■ Records supplied ■
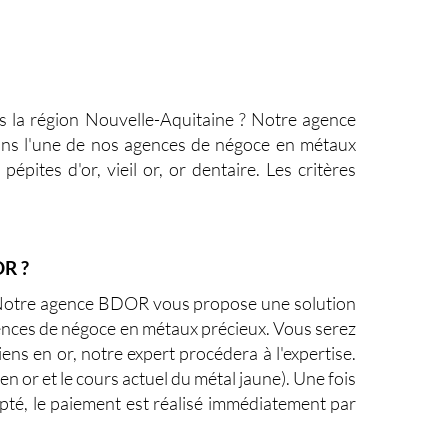
 la région
Nouvelle-Aquitaine
? Notre
agence
dans l'une de nos agences de négoce en
métaux
, pépites d'or, vieil or, or dentaire. Les critères
OR ?
? Notre agence BDOR vous propose une solution
ences de négoce en métaux précieux. Vous serez
ens en or, notre expert procédera à l'expertise.
en or et le cours actuel du métal jaune). Une fois
epté, le paiement est réalisé immédiatement par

■ What you have to do ■
Search the data above for the word "négoce", then gather each line in which it appears.

■ Answer section ■
dans l'une de nos agences de négoce en
ences de négoce en métaux précieux. Vous serez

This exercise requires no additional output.